Nothing is worse than a good night’s rest being wrecked by a dripping nose, itchy eyes and uncontrollable sneezing. Aw, man, nighttime allergies are truly the worst!
If you or any of your little ones suffer from a specific allergy it might be possible to quickly identify the culprit and tackle it head-on. Say by switching pillows or light bulbs. Alas, many of us simply fall into the category of allergic to the world.
Sleep deprivation has a very real impact on your physical and mental health, and your academic performance. If you combine sleepless nights with allergy filled days then summer really is the darkest time of the year.
Don’t despair completely, there are a few things you can do to help minimize the chances of allergies ruining your sleep…
Choose Better Bedding
If you or your kids suffer from nighttime allergies and you haven’t discovered anti-allergy bedding yet, where have you been?

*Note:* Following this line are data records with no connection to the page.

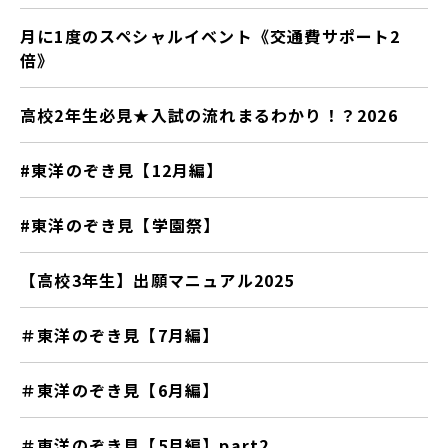
月に1度のスペシャルイベント《交通費サポート2
倍》
高校2年生必見★入試の流れまるわかり！？2026
#東洋のぞき見【12月編】
#東洋のぞき見【学園祭】
【高校3年生】出願マニュアル2025
＃東洋のぞき見【7月編】
＃東洋のぞき見【6月編】
＃東洋のぞき見【5月編】part2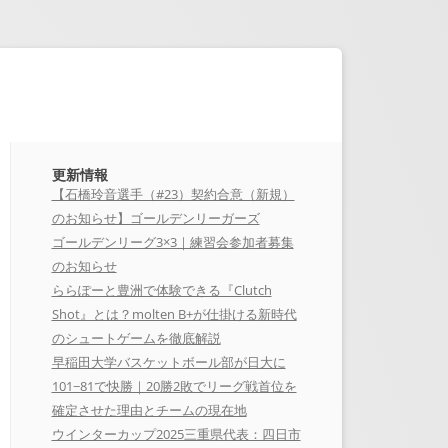
更新情報
【石橋玲音選手（#23）契約合意（新規）
のお知らせ】ゴールデンリーガーズ
ゴールデンリーグ3×3｜練習会参加者募集
のお知らせ
ららぽーと豊洲で体験できる『Clutch
Shot』とは？molten B+が仕掛ける新時代
のシュートゲームを徹底解説
早稲田大学バスケットボール部が日大に
101−81で快勝｜20勝2敗でリーグ戦首位を
確定させた理由とチームの現在地
ウインターカップ2025三重県代表：四日市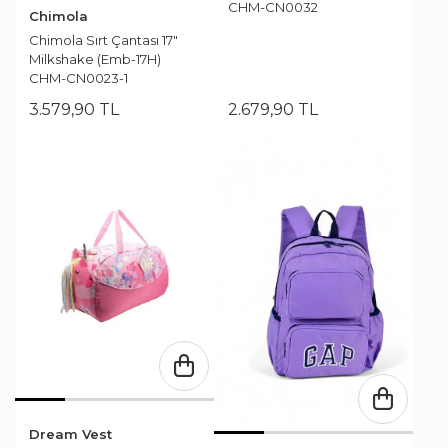
CHM-CN0032
Chimola
Chimola Sırt Çantası 17"
Milkshake (Emb-17H)
CHM-CN0023-1
3.579
,
90
TL
2.679
,
90
TL
Dream Vest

Switching from traditional materials to bedding made with fabrics designed specifically to prevent allergens from sneaking into your mattress can be an easy win.

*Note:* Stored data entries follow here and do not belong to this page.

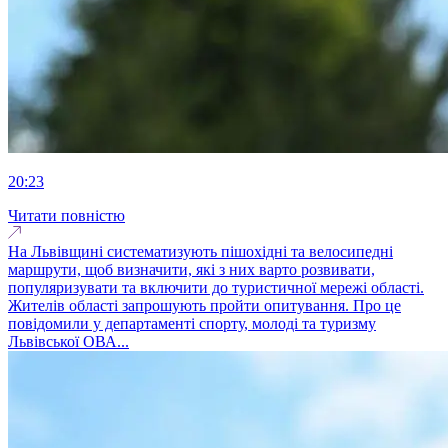
20:23
Читати повністю
На Львівщині систематизують пішохідні та велосипедні
маршрути, щоб визначити, які з них варто розвивати,
популяризувати та включити до туристичної мережі області.
Жителів області запрошують пройти опитування. Про це
повідомили у департаменті спорту, молоді та туризму
Львівської ОВА...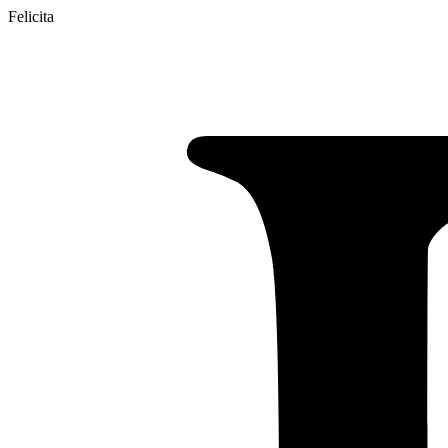
Felicita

While you’re at it maybe double check that the thing you’re sleeping on isn’t made from any materials that can do your health further harm.
Wash your Bedding Frequently
Even if you have anti-allergy bedding, to keep the amount of dust, dead skin, pollen and animal hair you have in your sheets to a minimum you simply must wash your bedding frequently. At least once a week.
Your pillows may look lovely, clean and white, but just remember for eight hours a night you’re mushing your nose and mouth right into them. Even the smallest traces of allergens are going to easily have a big impact on your respiration and congestion levels.
Ensure that when you wash your bedding you do so in water at least 130 degrees Fahrenheit in temperature. This is important to kill off any dust mites that may be hanging around.
Shower Before Bed
Having a nice hot shower before bed is a great way to counteract some of the effects of nighttime allergies. Firstly having a good rinse will remove the invisible layer of dust, pollen and any other pesky allergens that you may have picked up during the course of the day.
Secondly, the steam from the shower should help to open up any stuffed up passages and ease nasal stuffiness. To increase the decongesting power of the steam why not add a little eucalyptus oil to proceedings. Ahhh, take a nice deep breath!
It might sound inconsequential but sleeping with your head propped higher up by pillows can make a big difference to how severe your nighttime allergy symptoms may appear.
Why? Well, it’s basically all down to gravity. The flatter you lie in the bed the more the mucus will simply collect and the more congested you will feel as a result. For an easy win just prop yourself up a little.
No Pets Allowed
If you suffer from allergies then your bedroom should be a pet free zone. That means keep Muffles out all day, every day. It’s no good letting your furry friend sleep on the bed during the daytime and then kicking them out at night. The damage will have already been done.
Even if you’re not specifically allergic to the pet dander itself, let’s face it your four-legged friends are basically mobile dirt sponges. On their wanderings around the house and garden, their hairy little bodies will collect all the things you’re trying your hardest to avoid. Allergens like dirt, dust, and pollen. Unbeknownst to them, as they roll around looking cute, they will then transfer all of this to your bed linen.
Put a Cap on the Nightcap
Let’s end with a tip aimed squarely at you parents now. Once you’ve tucked the nippers away in bed it can be very tempting to relax and unwind with a nice glass of vino (or three) on the couch. Well, it turns out that sleep and drink make poor bedfellows indeed. Especially if you suffer from nighttime allergies.
Not only will having a drink or two before bed mean you will be less likely to sleep soundly through the night. Studies have found that alcohol before bed can worsen, or even trigger, common symptoms of hay fever and asthma, like sneezing, itchin, and headaches. This is especially true in women.
It transpires that wine, beer and liquor all contain histamine as a result of the fermentation process used during production. Histamine, all you allergy fighters out there will be well aware of course, is the chemical that triggers allergy symptoms.
So, parents if you suffer from any allergies yourself, increase your own odds of sleeping soundly tonight by skipping the nightcap.
Final Thoughts on Nighttime Allergies
It’s impossible for you to keep every single atom of pollen from your bedroom, but you can certainly make sure the room in which you sleep is as decontaminated as possible. It might take a little extra effort but the effect it has on your sleep could be tremendous.
Just think, no more going to sleep with two bits of rolled up tissue jammed up your nostrils!